Pamela Caldwell, centre left, Carole Jones and the rest of the NPC Nusa’Lon Dragons dragonboat team give a cheer after a race Saturday afternoon at Maffeo Sutton Park. (KARL YU/News Bulletin)

Nanaimo dragonboat coach aims to beat competition, remember friend

‘I still come out and honour her every year’

The coach of the Nusa’Lon Dragons dragonboat team has her sights set on beating the competition and helping others beat breast cancer this weekend.

The Save-On-Foods Nanaimo Dragonboat Festival is taking place at Maffeo Sutton Park from July 5-7 and Holly Wylie and her team, part of the Nanaimo Paddling Centre, were among over 60 teams racing through the waters in Nanaimo’s harbour.

Besides competition, Wylie said she has personal reasons for taking part.

“My sister is a breast cancer survivor,” said Wylie. “Also my best friend died of breast cancer and that’s how I got involved in this sport … and they started this event for breast cancer research, so for me it meant everything.
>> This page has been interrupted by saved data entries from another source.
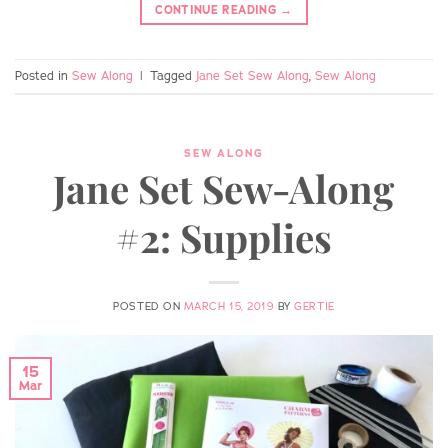
CONTINUE READING
→
Posted in
Sew Along
|
Tagged
Jane Set Sew Along
,
Sew Along
SEW ALONG
Jane Set Sew-Along
#2: Supplies
POSTED ON
MARCH 15, 2019
BY
GERTIE
15
Mar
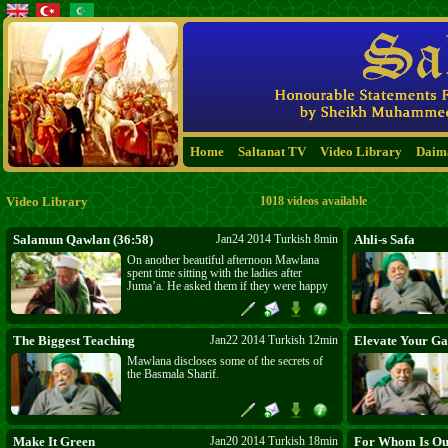
Home
Saltanat TV
Video Library
Daim
Video Library
1018 videos available
Salamun Qawlan (36:58)
Jan24 2014 Turkish 8min
Ahli-s Safa
On another beautiful afternoon Mawlana
spent time sitting with the ladies after
Juma’a. He asked them if they were happy
and when they replied with a resounding
“Yes, Mawlana” he prayed that they be
ladies of Paradise. He toured the kitchens
and let his eye cast its blessings on
The Biggest Teaching
Jan22 2014 Turkish 12min
Elevate Your Ga
everyone and everything on his way.
Mawlana discloses some of the secrets of
the Basmala Sharif.
Make It Green
Jan20 2014 Turkish 18min
For Whom Is Ou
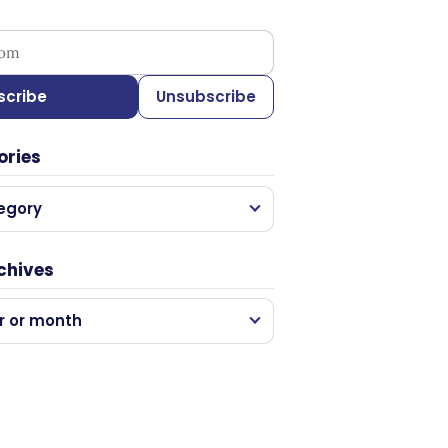
ess
scribe
Unsubscribe
ories
egory
chives
r or month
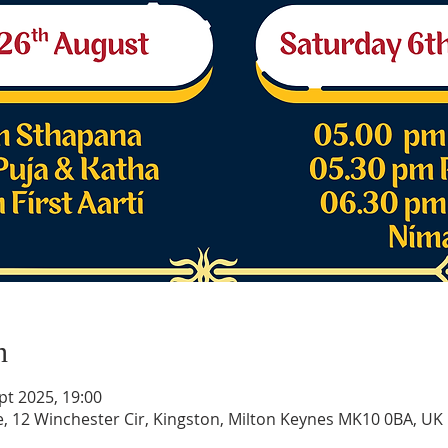
n
pt 2025, 19:00
e, 12 Winchester Cir, Kingston, Milton Keynes MK10 0BA, UK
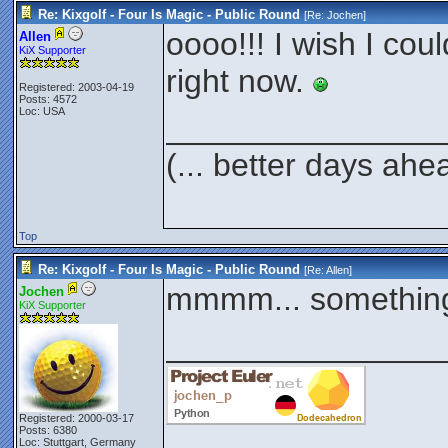
Re: Kixgolf - Four Is Magic - Public Round
[Re:
Jochen
]
oooo!!! I wish I coul
Allen
KiX Supporter
right now.
Registered: 2003-04-19
Posts: 4572
Loc: USA
_______________
(... better days ahe
Top
Re: Kixgolf - Four Is Magic - Public Round
[Re:
Allen
]
mmmm... something
Jochen
KiX Supporter
_______________
Registered: 2000-03-17
Posts: 6380
Loc: Stuttgart, Germany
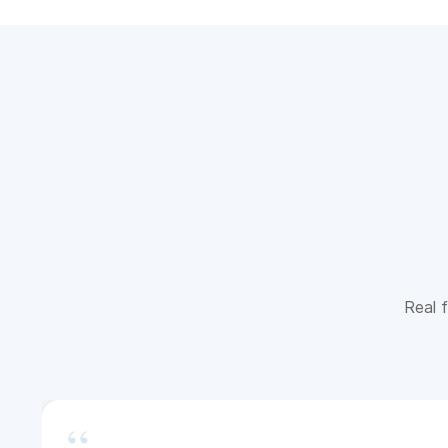
Real f
“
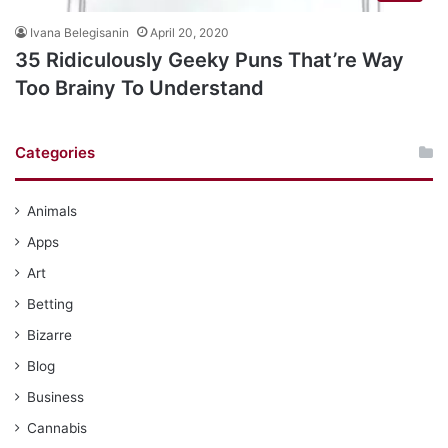
Ivana Belegisanin
April 20, 2020
35 Ridiculously Geeky Puns That’re Way
Too Brainy To Understand
Categories
Animals
Apps
Art
Betting
Bizarre
Blog
Business
Cannabis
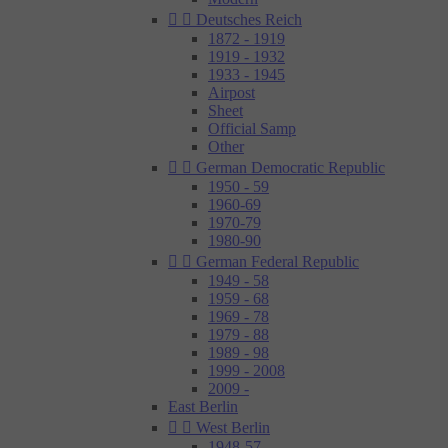


Deutsches Reich
1872 - 1919
1919 - 1932
1933 - 1945
Airpost
Sheet
Official Samp
Other


German Democratic Republic
1950 - 59
1960-69
1970-79
1980-90


German Federal Republic
1949 - 58
1959 - 68
1969 - 78
1979 - 88
1989 - 98
1999 - 2008
2009 -
East Berlin


West Berlin
1948-57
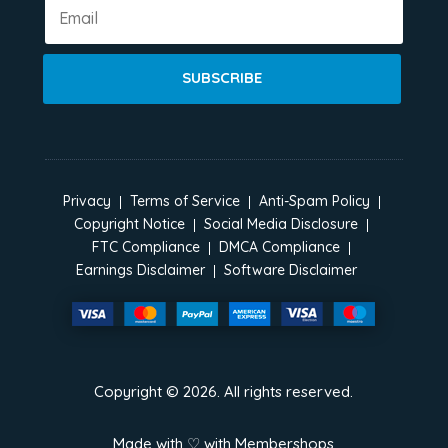
SUBSCRIBE
Privacy
Terms of Service
Anti-Spam Policy
Copyright Notice
Social Media Disclosure
FTC Compliance
DMCA Compliance
Earnings Disclaimer
Software Disclaimer
Copyright ©
2026
. All rights reserved.
Made with ♡ with
Membershops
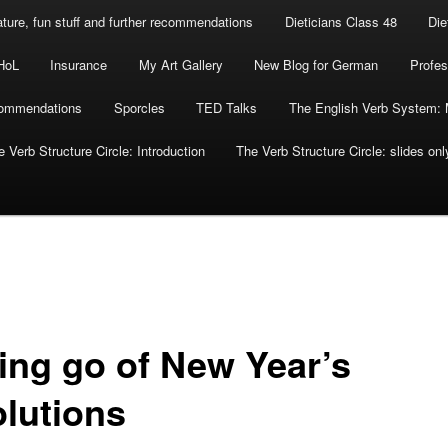
rature, fun stuff and further recommendations
Dieticians Class 48
Die
HoL
Insurance
My Art Gallery
New Blog for German
Profes
commendations
Sporcles
TED Talks
The English Verb System: 
 Verb Structure Circle: Introduction
The Verb Structure Circle: slides onl
ting go of New Year’s
olutions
It meant to honour her and I still come out and honour her every year.”

RELATED: Dragonboat festival brings ‘guts and glory’ to Nanaimo

As for the team’s performance, Wylie said she was happy with how the Nusa’Lon Dragons competed on Saturday afternoon.

“We like to try and beat all the local teams,” said Wylie with a laugh. “Our team is doing awesome. We’ve won both our first races today.”
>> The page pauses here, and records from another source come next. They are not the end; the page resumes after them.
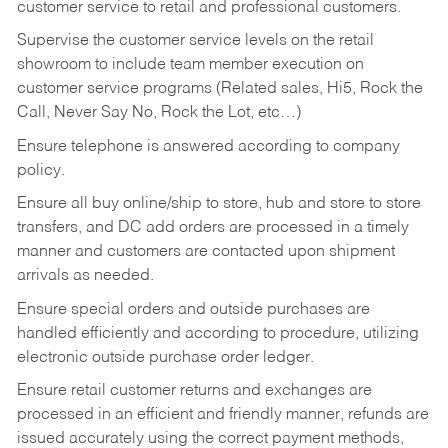
customer service to retail and professional customers.
Supervise the customer service levels on the retail
showroom to include team member execution on
customer service programs (Related sales, Hi5, Rock the
Call, Never Say No, Rock the Lot, etc…)
Ensure telephone is answered according to company
policy.
Ensure all buy online/ship to store, hub and store to store
transfers, and DC add orders are processed in a timely
manner and customers are contacted upon shipment
arrivals as needed.
Ensure special orders and outside purchases are
handled efficiently and according to procedure, utilizing
electronic outside purchase order ledger.
Ensure retail customer returns and exchanges are
processed in an efficient and friendly manner, refunds are
issued accurately using the correct payment methods,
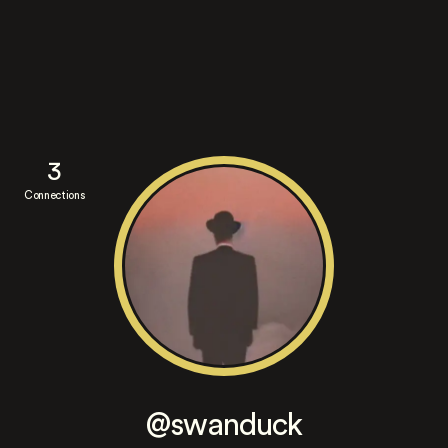
3
Connections
@swanduck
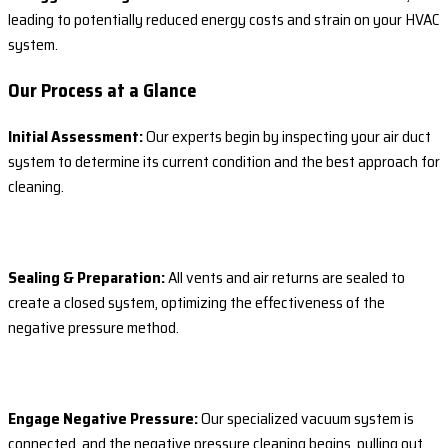
leading to potentially reduced energy costs and strain on your HVAC
system.
Our Process at a Glance
Initial Assessment:
Our experts begin by inspecting your air duct
system to determine its current condition and the best approach for
cleaning.
Sealing & Preparation:
All vents and air returns are sealed to
create a closed system, optimizing the effectiveness of the
negative pressure method.
Engage Negative Pressure:
Our specialized vacuum system is
connected, and the negative pressure cleaning begins, pulling out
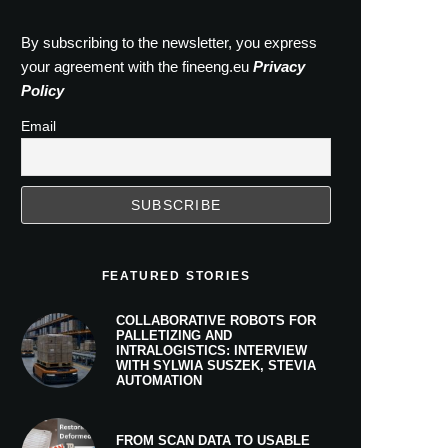
By subscribing to the newsletter, you express
your agreement with the fineeng.eu
Privacy
Policy
Email
FEATURED STORIES
COLLABORATIVE ROBOTS FOR
PALLETIZING AND
INTRALOGISTICS: INTERVIEW
WITH SYLWIA SUSZEK, STEVIA
AUTOMATION
FROM SCAN DATA TO USABLE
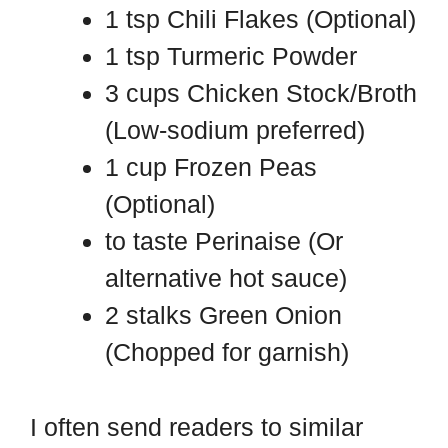
1 tsp Chili Flakes (Optional)
1 tsp Turmeric Powder
3 cups Chicken Stock/Broth
(Low-sodium preferred)
1 cup Frozen Peas
(Optional)
to taste Perinaise (Or
alternative hot sauce)
2 stalks Green Onion
(Chopped for garnish)
I often send readers to similar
Kix Citton, Nusa’Lon Dragons women’s team captain, said the team’s appearance at this year’s festival was preceded by a lot of hard work.

“I think we’re doing really well,” said Citton. “Everyone’s trained really hard all season. We trained throughout the winter as well. This is what we trained for and Nanaimo festival is a fantastic experience, so the whole team is really excited and happy to be here, so you can really feel that positive energy and the strength of the team coming together.”
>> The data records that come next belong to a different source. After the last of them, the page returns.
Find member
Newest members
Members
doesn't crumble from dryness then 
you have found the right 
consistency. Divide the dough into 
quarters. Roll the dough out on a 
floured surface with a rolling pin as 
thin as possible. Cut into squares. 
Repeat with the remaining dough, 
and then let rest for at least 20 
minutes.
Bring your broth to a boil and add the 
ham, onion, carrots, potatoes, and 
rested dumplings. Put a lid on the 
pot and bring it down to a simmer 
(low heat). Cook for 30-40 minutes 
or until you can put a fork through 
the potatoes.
This year’s festival will feature Guts and Glory races for the first time, a pair of races with 1,500-metre long routes, and Wylie said it is different than other races.

“Guts and Glory is a very tricky race in that you have to have a really good steersperson that knows how to manoeuvre that boat around the buoy and because these boats weigh 850 pounds on their own, these boats are really hard to manoeuvre around the buoy and it’s like doing three race pieces, three 500-m races altogether.”

Proceeds from the event will go to the Nanaimo Hospital Foundation and Nanaimo Community Hospice Society. The event began in 2003 and in that time, over $700,000 has been raised to aid breast cancer patients.